* [What is expected]: Copy out, from the entries below, each line that holds the string "asociada".

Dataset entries
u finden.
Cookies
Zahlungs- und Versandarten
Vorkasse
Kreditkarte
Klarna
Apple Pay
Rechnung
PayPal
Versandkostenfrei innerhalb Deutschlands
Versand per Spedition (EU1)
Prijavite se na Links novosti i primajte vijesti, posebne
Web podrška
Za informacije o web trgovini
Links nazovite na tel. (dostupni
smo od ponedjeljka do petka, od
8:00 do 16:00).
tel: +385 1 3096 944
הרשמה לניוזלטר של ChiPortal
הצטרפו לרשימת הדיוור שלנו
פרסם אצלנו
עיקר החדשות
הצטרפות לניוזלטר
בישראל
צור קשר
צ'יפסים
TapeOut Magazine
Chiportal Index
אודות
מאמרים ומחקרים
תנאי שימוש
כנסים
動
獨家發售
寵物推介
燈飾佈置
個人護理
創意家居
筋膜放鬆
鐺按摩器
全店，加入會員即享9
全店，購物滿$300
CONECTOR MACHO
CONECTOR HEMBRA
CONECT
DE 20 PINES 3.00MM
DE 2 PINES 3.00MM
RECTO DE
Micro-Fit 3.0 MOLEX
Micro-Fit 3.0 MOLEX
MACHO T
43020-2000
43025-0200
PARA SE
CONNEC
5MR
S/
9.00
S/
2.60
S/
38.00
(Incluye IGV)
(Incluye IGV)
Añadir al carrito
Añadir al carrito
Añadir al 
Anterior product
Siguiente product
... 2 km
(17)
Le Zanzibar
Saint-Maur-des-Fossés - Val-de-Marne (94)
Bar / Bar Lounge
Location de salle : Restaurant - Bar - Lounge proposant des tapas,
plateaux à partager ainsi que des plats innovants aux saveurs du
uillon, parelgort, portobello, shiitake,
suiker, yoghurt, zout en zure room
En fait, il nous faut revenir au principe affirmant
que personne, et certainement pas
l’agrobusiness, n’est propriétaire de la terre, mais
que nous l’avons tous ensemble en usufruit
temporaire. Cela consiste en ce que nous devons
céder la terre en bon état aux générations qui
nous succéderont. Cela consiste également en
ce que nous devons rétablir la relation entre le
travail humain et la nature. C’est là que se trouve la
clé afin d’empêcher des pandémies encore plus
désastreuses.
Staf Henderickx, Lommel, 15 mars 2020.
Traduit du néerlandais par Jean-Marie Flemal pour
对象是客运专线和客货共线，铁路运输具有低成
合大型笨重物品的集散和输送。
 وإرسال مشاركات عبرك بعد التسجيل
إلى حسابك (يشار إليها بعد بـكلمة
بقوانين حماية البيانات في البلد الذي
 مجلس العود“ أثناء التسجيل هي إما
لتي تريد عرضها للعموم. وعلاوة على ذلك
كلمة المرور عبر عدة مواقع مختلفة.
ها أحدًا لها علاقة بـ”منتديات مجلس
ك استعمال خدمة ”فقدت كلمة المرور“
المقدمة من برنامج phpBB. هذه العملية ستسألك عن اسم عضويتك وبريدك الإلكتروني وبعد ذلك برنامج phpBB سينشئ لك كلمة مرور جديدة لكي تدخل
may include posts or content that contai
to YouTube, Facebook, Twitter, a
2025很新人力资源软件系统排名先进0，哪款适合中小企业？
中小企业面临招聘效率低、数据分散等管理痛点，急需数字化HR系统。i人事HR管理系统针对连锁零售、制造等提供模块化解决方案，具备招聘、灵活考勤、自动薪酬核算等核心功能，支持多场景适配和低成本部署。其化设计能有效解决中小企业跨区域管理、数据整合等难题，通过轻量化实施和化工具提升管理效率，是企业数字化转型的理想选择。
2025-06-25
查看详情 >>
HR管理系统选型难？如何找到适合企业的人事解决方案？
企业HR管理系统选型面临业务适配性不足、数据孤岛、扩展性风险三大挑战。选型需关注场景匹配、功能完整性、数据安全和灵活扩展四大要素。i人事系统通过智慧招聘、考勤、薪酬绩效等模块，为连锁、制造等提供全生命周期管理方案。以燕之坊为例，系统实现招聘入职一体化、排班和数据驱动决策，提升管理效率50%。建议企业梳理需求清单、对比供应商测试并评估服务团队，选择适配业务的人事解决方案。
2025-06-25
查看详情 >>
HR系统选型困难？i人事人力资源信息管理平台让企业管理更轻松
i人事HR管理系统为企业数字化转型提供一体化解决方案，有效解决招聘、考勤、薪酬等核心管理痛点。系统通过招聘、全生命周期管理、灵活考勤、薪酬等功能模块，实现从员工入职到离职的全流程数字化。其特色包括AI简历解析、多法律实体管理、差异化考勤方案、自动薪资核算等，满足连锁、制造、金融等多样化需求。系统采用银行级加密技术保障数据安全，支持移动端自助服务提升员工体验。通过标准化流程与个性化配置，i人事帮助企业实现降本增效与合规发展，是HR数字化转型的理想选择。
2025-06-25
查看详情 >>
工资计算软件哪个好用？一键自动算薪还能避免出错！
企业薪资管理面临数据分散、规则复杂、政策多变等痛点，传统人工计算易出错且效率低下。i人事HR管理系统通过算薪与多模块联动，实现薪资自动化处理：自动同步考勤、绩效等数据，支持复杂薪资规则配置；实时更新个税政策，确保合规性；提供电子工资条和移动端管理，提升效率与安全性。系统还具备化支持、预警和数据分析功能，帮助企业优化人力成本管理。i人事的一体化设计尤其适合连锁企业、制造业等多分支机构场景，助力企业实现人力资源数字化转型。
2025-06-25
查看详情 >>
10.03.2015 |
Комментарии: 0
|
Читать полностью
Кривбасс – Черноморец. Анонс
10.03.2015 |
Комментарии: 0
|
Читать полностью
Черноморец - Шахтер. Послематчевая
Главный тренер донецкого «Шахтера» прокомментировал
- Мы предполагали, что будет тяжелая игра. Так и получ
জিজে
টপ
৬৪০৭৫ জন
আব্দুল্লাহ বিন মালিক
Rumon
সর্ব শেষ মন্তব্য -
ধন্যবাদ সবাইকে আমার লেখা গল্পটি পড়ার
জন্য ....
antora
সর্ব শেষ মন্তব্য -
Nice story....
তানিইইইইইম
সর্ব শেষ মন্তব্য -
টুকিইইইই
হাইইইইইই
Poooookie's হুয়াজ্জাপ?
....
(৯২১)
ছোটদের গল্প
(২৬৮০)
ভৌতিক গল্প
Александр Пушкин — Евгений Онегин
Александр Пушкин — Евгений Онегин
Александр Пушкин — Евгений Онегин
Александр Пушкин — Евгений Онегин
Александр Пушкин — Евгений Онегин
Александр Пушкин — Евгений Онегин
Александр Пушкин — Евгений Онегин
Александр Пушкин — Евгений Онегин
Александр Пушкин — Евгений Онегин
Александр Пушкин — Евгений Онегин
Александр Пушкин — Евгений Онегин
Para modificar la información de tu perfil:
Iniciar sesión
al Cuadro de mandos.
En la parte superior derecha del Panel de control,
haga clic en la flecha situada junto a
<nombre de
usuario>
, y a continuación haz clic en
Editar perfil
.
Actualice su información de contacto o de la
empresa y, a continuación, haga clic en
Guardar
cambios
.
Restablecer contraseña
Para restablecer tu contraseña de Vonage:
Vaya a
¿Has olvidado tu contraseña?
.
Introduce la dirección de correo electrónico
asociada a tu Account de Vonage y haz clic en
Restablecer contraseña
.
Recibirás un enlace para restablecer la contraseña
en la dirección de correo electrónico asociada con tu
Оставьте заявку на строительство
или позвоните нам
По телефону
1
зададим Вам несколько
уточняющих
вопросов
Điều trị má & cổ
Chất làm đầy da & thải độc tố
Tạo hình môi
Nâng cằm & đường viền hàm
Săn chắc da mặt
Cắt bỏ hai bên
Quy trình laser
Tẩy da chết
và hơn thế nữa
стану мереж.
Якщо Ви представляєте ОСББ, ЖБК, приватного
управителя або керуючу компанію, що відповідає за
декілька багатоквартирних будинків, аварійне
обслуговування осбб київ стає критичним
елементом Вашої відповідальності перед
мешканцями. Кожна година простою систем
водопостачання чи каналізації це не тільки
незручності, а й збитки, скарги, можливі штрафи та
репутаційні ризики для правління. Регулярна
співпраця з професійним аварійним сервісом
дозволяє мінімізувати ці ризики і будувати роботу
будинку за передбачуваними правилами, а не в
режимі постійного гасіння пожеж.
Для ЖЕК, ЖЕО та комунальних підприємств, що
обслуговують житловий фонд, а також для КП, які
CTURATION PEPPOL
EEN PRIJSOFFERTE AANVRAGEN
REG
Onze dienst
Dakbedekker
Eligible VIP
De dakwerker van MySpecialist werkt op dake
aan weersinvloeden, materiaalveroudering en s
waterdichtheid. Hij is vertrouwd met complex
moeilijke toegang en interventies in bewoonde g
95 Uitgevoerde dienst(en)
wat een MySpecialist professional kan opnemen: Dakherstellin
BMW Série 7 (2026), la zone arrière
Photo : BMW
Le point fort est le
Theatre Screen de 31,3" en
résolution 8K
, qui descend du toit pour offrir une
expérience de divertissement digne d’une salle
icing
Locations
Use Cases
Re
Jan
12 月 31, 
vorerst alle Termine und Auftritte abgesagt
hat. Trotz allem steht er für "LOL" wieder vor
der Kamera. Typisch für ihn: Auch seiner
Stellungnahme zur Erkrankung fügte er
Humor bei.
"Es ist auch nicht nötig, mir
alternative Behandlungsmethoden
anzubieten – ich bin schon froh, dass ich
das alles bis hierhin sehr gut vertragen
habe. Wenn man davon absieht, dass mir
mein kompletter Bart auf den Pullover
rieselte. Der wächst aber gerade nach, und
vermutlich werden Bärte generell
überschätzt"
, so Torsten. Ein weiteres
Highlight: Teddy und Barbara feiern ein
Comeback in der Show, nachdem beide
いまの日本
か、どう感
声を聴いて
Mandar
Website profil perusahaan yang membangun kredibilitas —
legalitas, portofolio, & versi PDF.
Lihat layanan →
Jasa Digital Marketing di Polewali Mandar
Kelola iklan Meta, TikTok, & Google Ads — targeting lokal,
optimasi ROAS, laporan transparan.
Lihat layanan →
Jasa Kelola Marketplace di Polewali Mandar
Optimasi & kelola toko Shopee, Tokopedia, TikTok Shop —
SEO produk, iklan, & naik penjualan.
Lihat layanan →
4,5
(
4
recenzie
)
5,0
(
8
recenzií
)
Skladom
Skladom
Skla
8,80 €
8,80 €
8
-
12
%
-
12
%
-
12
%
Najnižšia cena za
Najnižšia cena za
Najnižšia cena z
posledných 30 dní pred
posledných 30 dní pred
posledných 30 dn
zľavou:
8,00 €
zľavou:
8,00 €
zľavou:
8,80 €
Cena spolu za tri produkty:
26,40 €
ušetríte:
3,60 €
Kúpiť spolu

* [Exercise response]:
asociada a tu Account de Vonage y haz clic en
en la dirección de correo electrónico asociada con tu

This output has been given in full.